In recent years, the latent Markov (LM) model has proven useful to identify distinct unobserved states and transitions between these states over time in longitudinally observed responses. The bootstrap likelihood ratio (BLR) test is becoming a gold standard for testing the number of states, yet little is known about power analysis methods for this test. This paper presents a short-cut to a p-value based power computation for the BLR test. The p-value based power computation involves computing the power as the proportion of the bootstrap p-value (PBP) for which the null hypothesis is rejected. This requires to perform the full bootstrap for multiple samples of the model under the alternative hypothesis.

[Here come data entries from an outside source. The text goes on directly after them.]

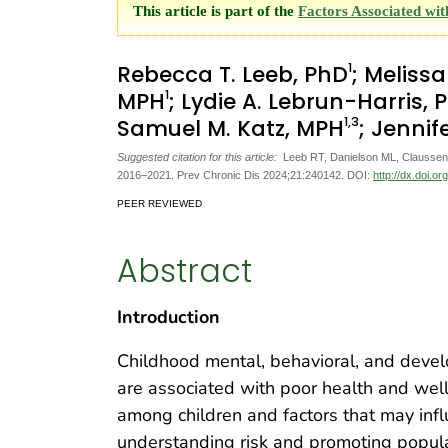
This article is part of the
Factors Associated wi
1
Rebecca T. Leeb, PhD
; Meliss
1
MPH
; Lydie A. Lebrun-Harris,
1
,3
Samuel M. Katz, MPH
; Jennif
Suggested citation for this article:
Leeb RT, Danielson ML, Claussen 
2016–2021. Prev Chronic Dis 2024;21:240142. DOI:
http://dx.doi.o
PEER REVIEWED
Abstract
Introduction
Childhood mental, behavioral, and dev
are associated with poor health and wel
among children and factors that may infl
understanding risk and promoting popula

Power computation using the short-cut method involves the following simple steps: obtain the parameter estimates of the model under the null hypothesis, construct the empirical distributions of the likelihood ratio under the null and alternative hypotheses via Monte Carlo simulations, and use these empirical distributions to compute the power. The advantage of this short-cut method is that it is computationally cheaper and is simple to apply for sample size determination.